Kemudian pelayanan ini berfungsi sebagai pemulihan kesehatan dan dilarang digunakan untuk tujuan reproduksi.
Menurut Sunarto terapi sel punca dapat dilakukan apabila terbukti keamanan dan khasiatnya. Kemudian prinsip selanjutnya adalah sel punca yang digunakan tidak boleh berasal dari sel punca embrionik.
"Sampai saat ini, baru rumah sakit pendidikan tipe B yang bisa melaksanakan pelayanan sel punca, karena yang bisa kita pastikan bahwa di rumah sakit pendidikan itu unsur penelitiannya berjalan dengan baik," katanya.
Baca juga: Kemenkes uji klinis terapi sel punca untuk pasien COVID-19
Baca juga: Terapi Sel Punca, harapan pengobatan baru di Indonesia
Dalam agenda yang sama, Komite Pengembangan Sel Punca Cynthia Retna Sartika mengatakan sel punca dalam dunia medis di Indonesia telah diatur dalam Peraturan Kepala BPOM Nomor 18 Tahun 2022 tentang Pedoman Penilaian Obat Berbasis Sel Manusia.
"Di sana disebutkan bahwa sel punca itu masih termasuk obat.
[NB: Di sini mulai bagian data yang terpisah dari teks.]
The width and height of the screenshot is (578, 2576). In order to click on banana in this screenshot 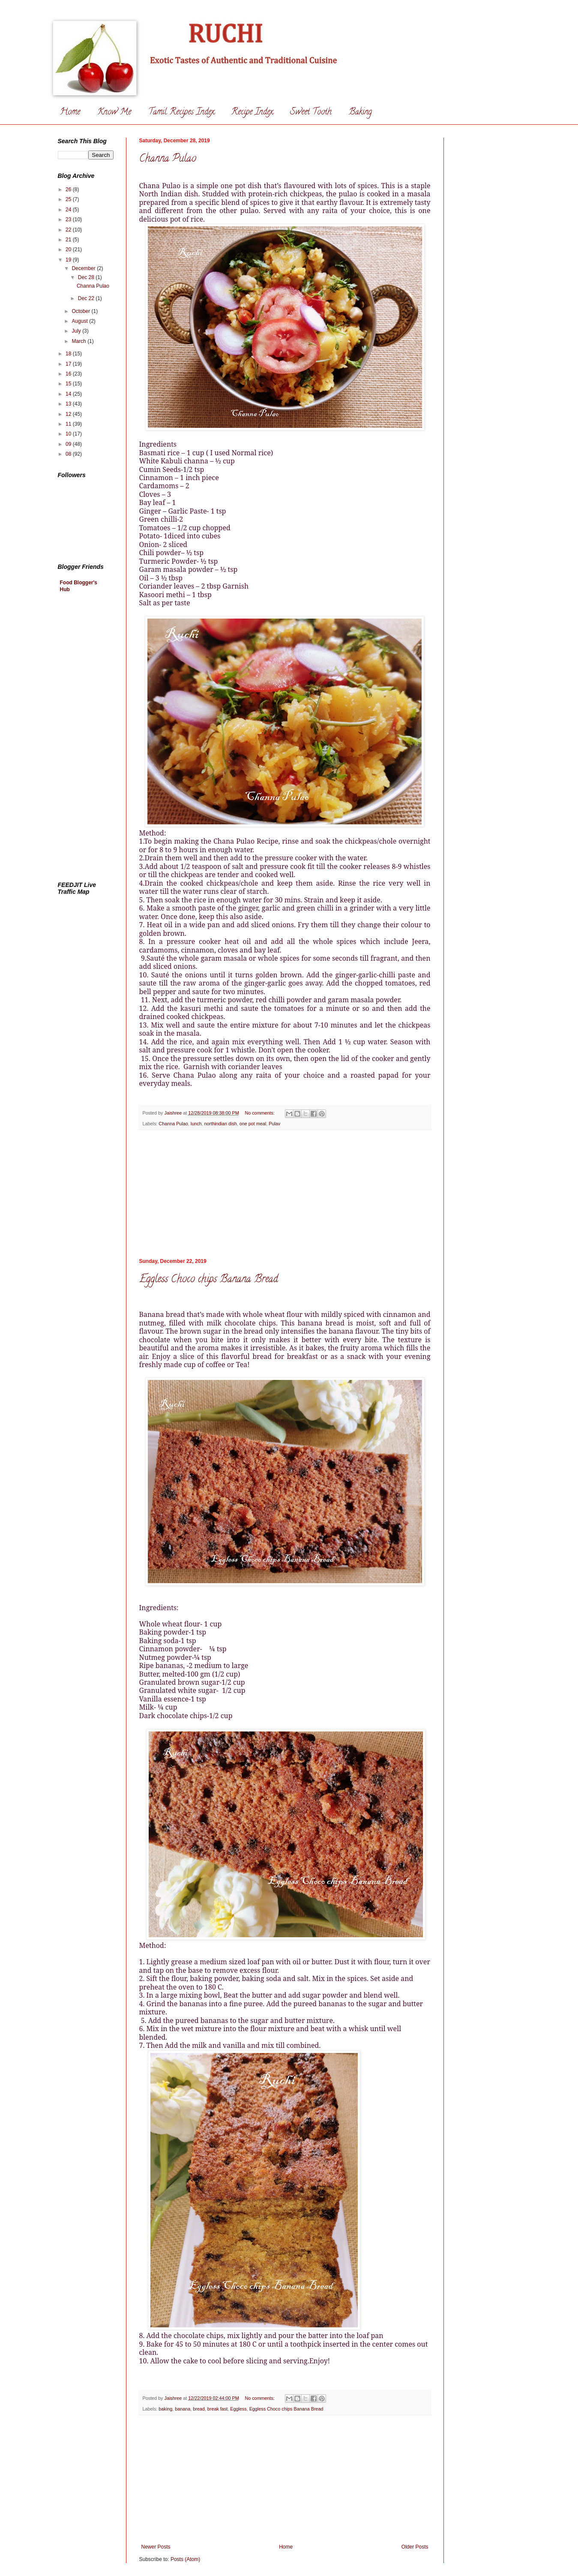, I will do `click(182, 2408)`. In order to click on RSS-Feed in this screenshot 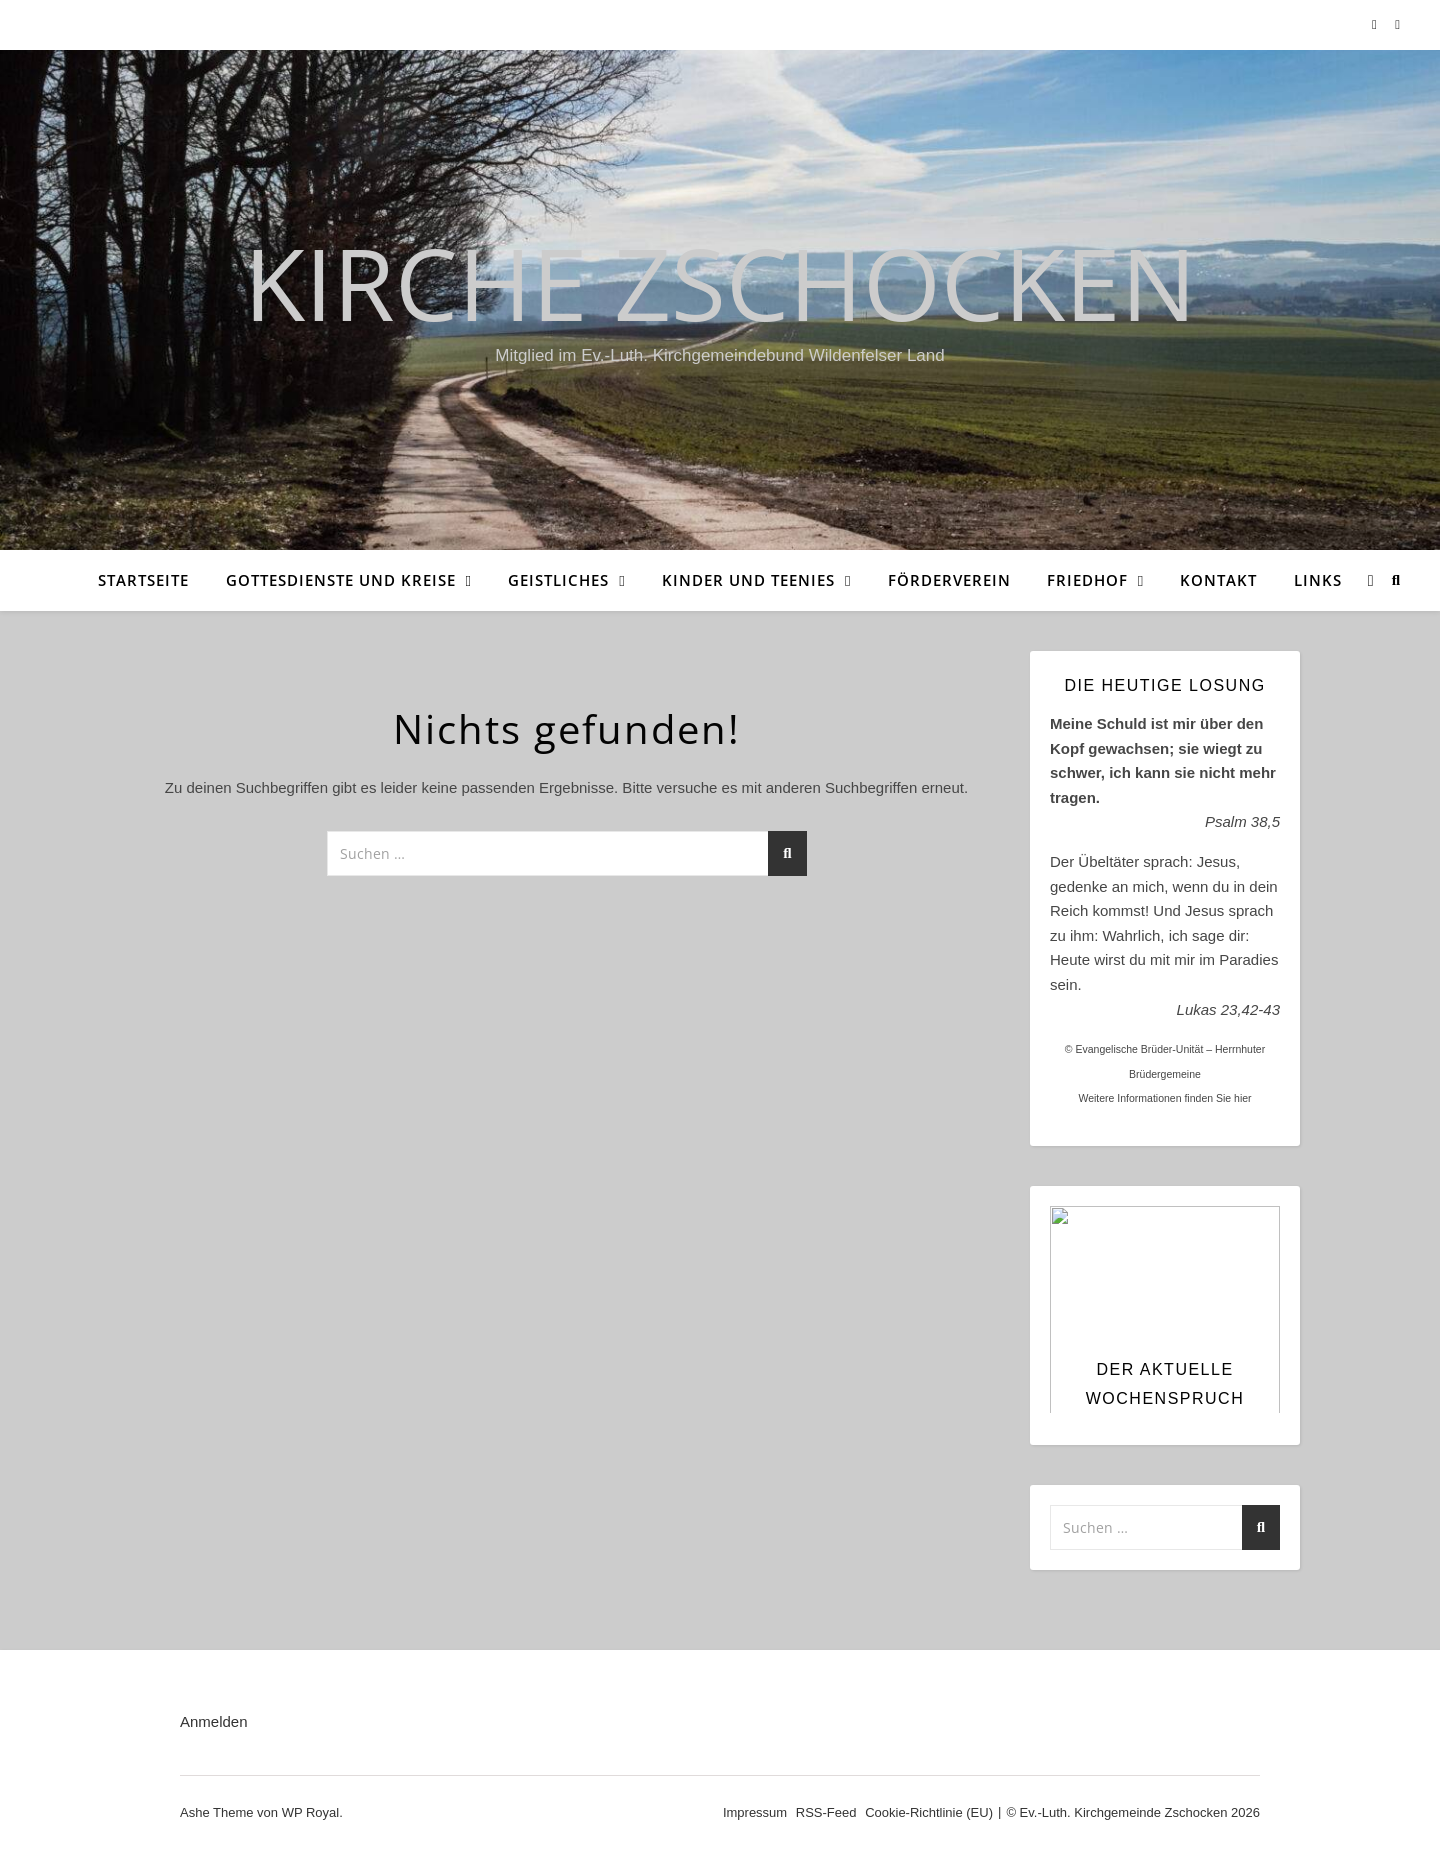, I will do `click(826, 1812)`.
Karena dia termasuk obat maka diproduksi secara massal itu harus mempunyai izin edar," katanya.
Perwakilan BPOM Juliati mengatakan pihaknya sedang mencermati secara rinci aturan turunan tersebut sebagai bahan pertimbangan mengingat sel punca tergolong sebagai produk berisiko tinggi berdasarkan konsensus internasional.
“Adanya pelayanan sel punca ini tentunya kita ingin memberikan opsi terapi yang lebih banyak untuk pasien masyarakat Indonesia, namun juga kita harus mengingatkan kembali jangan sampai masyarakat kita mendapatkan risiko," katanya.
Kemenkes telah mendelegasikan aturan turunan dari UU Kesehatan Nomor 17 Tahun 2023 ke dalam 108 pasal untuk diatur ke dalam 101 pasal PP, dua pasal Peraturan Presiden (Perpres), dan lima pasal Peraturan Menteri Kesehatan (Permenkes).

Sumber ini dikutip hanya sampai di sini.